Derin bir nefes aldı. Havayı göğsünde depolarken sesi yeniden kulaklarıma erişti. "Bir varmış, bir yok edilmiş... Bir var, bir yok edilmişe rastlamış; yokluğun güzelliğine kaptırmış kendini!"
Güven'le olan ilişkimizi o kadar güzel konumlandırmıştı ki... Var olan Güven'di, tarumar edilip yok olmuş olan bendim. Cihat sadece yetişkinler için kalemi eline alan biri olmamalıydı, çocukların düşlerini de süslemeliydi...
"Yok edilmişin kaderi bir serçeye benziyormuş. Sevilmek için alındığı avuçta can vermiş... Var olan bu yüzden korkmuş; güzelliğin ölüm getirdiğini anlamış ama yük olmuş bu farkındalık..."
Gözümden sıcak bir damla yaş firar edip yüzümü ıslattı. Evet, kaderim bir serçeye benziyordu. Ne az, ne çok! Nasıl sevileceği bilinmediği için sevilmeyen, hırçın bir sevginin şiddetinde gerilen yaydan fırlayan okun göğsüne muhakkak isabet edeceği o serçeydim... Güven'e geçmişimi anlatana kadar, iyiliği muhafaza ediyordu. Sırtımdan aldığı geçmişimle ezilmiş, cehennemin kapısında bir şeytan olmuştu.
"Yok edilmişin katillerine bir savaş açmış ama yenilgiye uğramış. Bir katille başa çıkması için merhametini, gerisinde bırakması gerekiyorken o attığı her adımı vicdanının gölgesinde atıyormuş," dedi. Cihat'ın sesi daha da naif bir hal aldı. "Savaştığı o kadar silüet varmış ki... biri de kendisiymiş. Varlığı, yok edilmişten çalınmış."
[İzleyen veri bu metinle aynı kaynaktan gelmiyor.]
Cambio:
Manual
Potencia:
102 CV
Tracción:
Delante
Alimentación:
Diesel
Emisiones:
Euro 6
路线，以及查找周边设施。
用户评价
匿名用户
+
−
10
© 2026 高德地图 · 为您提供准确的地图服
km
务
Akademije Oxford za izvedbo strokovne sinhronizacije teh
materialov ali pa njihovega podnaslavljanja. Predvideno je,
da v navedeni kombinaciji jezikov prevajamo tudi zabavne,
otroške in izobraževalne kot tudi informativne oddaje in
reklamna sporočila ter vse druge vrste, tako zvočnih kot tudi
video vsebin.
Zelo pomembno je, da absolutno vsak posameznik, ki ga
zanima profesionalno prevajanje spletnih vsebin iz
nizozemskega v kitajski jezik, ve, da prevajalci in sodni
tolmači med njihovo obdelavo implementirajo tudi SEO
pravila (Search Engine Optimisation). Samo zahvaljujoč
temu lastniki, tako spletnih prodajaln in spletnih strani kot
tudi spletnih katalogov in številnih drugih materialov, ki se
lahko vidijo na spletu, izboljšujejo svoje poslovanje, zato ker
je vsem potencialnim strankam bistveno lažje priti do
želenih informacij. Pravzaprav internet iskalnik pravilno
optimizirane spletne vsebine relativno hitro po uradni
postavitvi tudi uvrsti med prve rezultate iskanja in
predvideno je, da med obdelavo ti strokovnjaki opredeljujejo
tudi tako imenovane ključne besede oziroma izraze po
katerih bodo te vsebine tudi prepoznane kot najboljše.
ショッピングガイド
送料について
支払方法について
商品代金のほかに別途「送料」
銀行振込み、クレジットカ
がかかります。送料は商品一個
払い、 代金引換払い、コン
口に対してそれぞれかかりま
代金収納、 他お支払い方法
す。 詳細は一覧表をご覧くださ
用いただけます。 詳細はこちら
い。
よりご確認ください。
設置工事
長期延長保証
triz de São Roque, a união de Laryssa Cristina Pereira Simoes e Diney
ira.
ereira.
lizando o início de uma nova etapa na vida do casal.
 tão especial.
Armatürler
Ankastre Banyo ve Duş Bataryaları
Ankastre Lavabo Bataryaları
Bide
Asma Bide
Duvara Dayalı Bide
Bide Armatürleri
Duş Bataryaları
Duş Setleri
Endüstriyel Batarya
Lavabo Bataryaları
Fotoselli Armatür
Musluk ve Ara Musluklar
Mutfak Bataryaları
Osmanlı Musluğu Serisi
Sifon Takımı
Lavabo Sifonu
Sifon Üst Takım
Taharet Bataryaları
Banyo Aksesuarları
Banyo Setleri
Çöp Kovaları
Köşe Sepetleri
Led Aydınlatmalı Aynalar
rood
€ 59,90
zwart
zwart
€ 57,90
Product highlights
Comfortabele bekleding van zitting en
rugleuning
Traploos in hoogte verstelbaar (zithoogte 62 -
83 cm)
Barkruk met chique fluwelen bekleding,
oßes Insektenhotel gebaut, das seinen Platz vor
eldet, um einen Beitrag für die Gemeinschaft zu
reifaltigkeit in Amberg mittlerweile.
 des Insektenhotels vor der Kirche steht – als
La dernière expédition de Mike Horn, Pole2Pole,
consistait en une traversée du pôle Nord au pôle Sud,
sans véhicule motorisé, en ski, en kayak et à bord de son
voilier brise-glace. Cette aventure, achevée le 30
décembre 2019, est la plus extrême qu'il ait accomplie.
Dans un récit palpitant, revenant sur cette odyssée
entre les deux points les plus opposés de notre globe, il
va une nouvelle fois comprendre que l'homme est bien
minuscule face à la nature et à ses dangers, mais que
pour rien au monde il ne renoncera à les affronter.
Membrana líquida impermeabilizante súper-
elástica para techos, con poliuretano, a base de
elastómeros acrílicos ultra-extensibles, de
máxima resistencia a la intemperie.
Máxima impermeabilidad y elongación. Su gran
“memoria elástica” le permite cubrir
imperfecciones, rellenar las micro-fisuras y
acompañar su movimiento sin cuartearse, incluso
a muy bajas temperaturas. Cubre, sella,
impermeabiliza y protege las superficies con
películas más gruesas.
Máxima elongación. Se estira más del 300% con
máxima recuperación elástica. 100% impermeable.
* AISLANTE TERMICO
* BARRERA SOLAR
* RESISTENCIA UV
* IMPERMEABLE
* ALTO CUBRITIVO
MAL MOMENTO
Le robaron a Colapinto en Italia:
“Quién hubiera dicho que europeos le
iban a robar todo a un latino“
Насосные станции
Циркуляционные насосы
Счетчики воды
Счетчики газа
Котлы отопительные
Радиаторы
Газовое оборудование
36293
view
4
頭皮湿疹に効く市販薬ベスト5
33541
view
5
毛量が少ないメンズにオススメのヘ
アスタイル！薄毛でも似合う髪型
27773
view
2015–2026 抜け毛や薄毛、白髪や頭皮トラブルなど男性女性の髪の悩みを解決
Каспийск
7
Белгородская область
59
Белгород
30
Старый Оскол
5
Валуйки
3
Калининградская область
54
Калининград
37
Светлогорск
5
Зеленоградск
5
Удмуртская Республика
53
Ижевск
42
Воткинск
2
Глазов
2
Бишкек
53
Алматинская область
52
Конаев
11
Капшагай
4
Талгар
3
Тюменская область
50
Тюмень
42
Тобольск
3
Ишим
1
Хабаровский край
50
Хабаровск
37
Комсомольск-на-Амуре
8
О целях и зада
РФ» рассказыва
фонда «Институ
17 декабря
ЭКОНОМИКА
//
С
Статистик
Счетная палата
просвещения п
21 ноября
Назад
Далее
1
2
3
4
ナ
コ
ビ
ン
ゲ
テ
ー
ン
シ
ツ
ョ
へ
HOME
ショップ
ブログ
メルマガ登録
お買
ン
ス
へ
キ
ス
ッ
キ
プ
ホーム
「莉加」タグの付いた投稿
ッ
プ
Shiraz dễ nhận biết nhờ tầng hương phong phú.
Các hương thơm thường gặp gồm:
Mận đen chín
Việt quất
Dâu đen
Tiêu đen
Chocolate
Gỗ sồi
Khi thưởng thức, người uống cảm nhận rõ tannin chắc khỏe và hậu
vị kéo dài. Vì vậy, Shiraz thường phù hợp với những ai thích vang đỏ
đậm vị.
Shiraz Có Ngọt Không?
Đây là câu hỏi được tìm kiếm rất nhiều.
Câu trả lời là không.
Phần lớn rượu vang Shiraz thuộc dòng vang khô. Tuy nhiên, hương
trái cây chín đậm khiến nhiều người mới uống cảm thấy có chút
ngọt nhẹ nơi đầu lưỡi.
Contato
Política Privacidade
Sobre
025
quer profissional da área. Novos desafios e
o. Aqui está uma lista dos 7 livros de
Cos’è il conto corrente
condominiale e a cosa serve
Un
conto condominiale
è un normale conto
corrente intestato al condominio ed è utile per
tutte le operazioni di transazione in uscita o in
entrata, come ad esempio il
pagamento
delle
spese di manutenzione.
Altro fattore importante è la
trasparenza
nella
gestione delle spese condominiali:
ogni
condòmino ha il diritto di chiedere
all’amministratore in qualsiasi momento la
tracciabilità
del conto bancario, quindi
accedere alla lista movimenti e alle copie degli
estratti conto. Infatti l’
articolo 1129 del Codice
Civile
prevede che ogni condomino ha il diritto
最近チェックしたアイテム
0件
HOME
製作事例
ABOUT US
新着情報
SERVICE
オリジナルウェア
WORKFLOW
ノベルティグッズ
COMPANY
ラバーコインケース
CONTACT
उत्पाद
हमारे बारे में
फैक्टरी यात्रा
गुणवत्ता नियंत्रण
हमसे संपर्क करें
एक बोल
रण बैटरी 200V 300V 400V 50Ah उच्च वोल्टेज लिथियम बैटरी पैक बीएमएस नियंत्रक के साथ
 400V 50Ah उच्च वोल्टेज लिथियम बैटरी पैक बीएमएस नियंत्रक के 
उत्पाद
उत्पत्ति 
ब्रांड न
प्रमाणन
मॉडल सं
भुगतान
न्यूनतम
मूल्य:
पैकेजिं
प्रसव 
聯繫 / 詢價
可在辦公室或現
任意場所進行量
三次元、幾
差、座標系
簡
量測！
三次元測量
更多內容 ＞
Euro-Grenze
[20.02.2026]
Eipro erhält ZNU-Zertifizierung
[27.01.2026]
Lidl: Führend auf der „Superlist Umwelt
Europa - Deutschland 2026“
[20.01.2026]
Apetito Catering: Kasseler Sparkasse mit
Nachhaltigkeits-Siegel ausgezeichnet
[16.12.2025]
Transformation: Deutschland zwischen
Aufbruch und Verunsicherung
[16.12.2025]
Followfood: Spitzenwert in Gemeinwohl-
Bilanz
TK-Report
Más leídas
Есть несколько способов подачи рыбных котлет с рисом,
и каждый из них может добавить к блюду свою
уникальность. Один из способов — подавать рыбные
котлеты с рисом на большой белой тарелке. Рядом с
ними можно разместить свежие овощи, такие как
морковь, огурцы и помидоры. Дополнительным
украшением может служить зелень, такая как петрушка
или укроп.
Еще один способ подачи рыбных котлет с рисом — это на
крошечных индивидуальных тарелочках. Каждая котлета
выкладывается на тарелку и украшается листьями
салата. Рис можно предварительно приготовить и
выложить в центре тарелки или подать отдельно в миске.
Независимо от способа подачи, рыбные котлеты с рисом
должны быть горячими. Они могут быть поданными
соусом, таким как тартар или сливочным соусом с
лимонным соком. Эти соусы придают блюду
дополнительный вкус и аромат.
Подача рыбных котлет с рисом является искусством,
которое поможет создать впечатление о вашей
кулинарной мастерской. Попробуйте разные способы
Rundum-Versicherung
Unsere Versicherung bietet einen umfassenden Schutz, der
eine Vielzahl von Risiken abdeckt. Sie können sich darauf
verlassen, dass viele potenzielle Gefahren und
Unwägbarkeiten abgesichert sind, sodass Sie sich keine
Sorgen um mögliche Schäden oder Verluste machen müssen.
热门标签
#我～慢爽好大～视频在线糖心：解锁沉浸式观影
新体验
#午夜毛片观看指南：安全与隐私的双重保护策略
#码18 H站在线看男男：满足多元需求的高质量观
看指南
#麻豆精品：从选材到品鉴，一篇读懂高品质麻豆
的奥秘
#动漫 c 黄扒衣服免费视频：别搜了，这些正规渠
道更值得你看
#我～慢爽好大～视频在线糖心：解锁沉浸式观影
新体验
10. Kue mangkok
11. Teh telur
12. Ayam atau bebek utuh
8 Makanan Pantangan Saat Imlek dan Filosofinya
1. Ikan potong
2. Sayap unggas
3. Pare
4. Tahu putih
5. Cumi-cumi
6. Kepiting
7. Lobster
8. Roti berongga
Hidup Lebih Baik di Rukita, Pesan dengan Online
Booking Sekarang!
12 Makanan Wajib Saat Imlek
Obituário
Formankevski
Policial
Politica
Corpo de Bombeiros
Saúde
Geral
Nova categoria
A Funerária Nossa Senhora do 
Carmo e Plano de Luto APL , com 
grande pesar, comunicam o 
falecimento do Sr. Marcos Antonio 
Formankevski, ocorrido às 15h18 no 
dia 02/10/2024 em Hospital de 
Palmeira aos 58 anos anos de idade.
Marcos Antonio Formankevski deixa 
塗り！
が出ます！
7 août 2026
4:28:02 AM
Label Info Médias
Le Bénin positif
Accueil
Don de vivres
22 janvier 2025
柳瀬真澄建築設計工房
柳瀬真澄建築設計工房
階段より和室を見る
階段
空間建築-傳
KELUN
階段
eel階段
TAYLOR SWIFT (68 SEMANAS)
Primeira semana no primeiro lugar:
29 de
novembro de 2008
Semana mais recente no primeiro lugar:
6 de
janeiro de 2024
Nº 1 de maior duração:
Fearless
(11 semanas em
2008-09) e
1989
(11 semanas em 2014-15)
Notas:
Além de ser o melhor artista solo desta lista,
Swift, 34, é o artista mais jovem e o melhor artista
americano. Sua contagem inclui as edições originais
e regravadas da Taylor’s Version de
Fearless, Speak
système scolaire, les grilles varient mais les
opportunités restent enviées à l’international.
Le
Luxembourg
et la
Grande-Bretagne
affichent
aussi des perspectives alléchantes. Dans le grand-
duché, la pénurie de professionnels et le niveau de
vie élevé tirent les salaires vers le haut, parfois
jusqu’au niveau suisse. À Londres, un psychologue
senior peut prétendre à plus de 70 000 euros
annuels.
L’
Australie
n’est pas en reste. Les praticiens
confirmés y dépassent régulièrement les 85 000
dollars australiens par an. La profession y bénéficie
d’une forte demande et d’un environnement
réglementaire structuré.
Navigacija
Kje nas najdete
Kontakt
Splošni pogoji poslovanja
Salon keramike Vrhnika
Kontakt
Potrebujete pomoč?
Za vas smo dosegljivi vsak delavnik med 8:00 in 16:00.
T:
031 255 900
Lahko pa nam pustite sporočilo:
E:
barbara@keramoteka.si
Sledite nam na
Sessizliğe gömüldü birkaç dakika için.
Masalı anlıyordum... ta ki son cümlesine gelinceye kadar! Varlığı, yok edilmişten çalınmış! Bu cümlenin anlamı neydi? Güven'in varlığı nasıl olurdu da benden çalınmış olabilirdi?
Devam etmesini istiyordum. Hikâyeye devam etmesini ve Güven'e nasıl inandığına gelmesini istiyordum. Tek bir yanlışta masalın sonuna noktayı ben koyacaktım. Gözlerimi açıp Cihat'ın yüzüne baktım. Ağlıyordu. Gözlerinden yaşlar iplik iplik süzülüyordu. Parmaklarımı uzatıp gözyaşlarını sildim. Donuk yüzünde kırık bir tebessüm payidar oldu.
ŞİMDİ OKUDUĞUN
AH VAR, AF YOK.
TeenfikceYırtık bir haritanın üstüne yönünü kaybetmiş bir pusula bıraktı. Kaybolduk. *** "Korkuyorum," dedim hislerimi dile getirip duvara yanaşırken. Azrail benliğimi benden çalacakmış gibi, ellerimi önümde çapraz yapmış ona inanmamam gerektiğini kendime sö...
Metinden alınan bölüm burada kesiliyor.